Complaint under section 8(1B)(b)(i) of the Broadcasting Act 1989
Build a New Life in the Country – contained coarse language – allegedly in breach of good taste and decency, programme classification and children’s interests standards
Action Taken – broadcaster upheld the complaint, apologised and took steps to prevent future mistakes – action taken sufficient – not upheld
This headnote does not form part of the decision.
 An episode of Build a New Life in the Country (rated G) was broadcast on TV One at 7.30pm on Saturday 7 June 2008. The series followed British couples as they pursued their dream homes and lifestyles. In the 7 June episode, Jason and Phillipa had bought a chateau in France and planned to renovate it and open it as a bed and breakfast. The episode tracked their progress over nine months.
 At approximately 7.48pm, the narrator informed viewers that after eight weeks, Jason had started many jobs but finished only one doorway, and “the strain is beginning to tell”. Jason was shown struggling with some timber and saying in a subdued tone, “Would you fucking look at that? Now it’s wrong”.
 At 7.55pm, the narrator reported that Jason was months behind schedule and had spent four weeks trying to re-wire the house. Jason was shown up a ladder struggling with electrical wires and saying quietly, “oh for fuck’s sake”. Phillipa called in a French electrician, and Jason said to him in a matter-of-fact tone, “We are, how do you say, fucked”.
 Peter Hind made a formal complaint to Television New Zealand Ltd, the broadcaster, alleging that the programme breached standards of good taste and decency, programme classification and children’s interests standards, because of the inclusion of “for fuck’s sake” and “we are... fucked”.
 Mr Hind argued that Standard 1 had been breached because the programme was rated G and there was no warning that the episode would contain potentially offensive language, or “to indicate that some of the language might be unsuitable for children”. The complainant maintained that Standard 7 had also been breached because the offensive language in the programme was incorrectly classified G.

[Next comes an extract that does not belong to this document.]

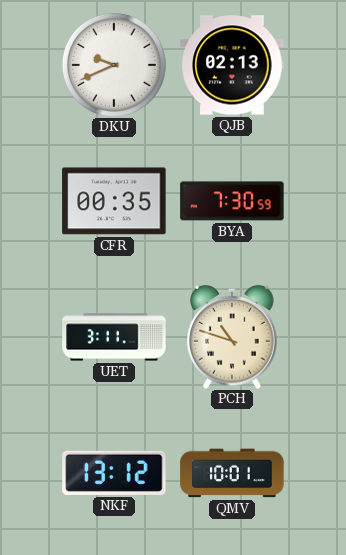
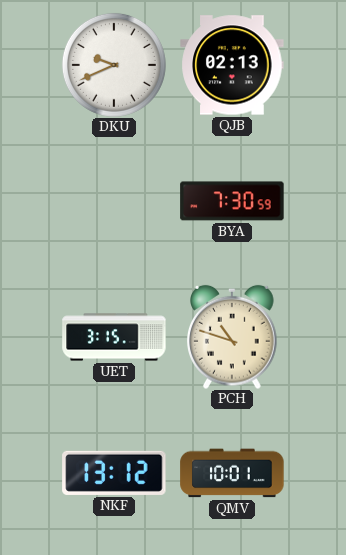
CFR: 00:35 -> none
UET: 3:11 -> 3:15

 Referring to Standard 9 and guideline 9c, Mr Hind contended that the broadcaster had not considered children’s interests because parents could not have relied on the programme’s classification to inform them whether it was suitable for children. He said that Build a New Life in the Country was a programme that had been screening for some time and that it was a “family-friendly” programme which was “shown at a family-friendly time on a Saturday evening, a prime family viewing night”. For that reason, TVNZ should have realised, he said, that the use of offensive language in this particular episode was “wholly inappropriate”. He argued that TVNZ should have reclassified the episode, broadcast a warning before the programme, or edited out the offensive language.
 TVNZ assessed the complaint under Standards 1, 7 and 9 of the Free-to-Air Television Code of Broadcasting Practice. Mr Hind also nominated guideline 9c. These provide:
Standard 1 Good Taste and Decency
In the preparation and presentation of programmes, broadcasters are responsible for maintaining standards which are consistent with the observance of good taste and decency.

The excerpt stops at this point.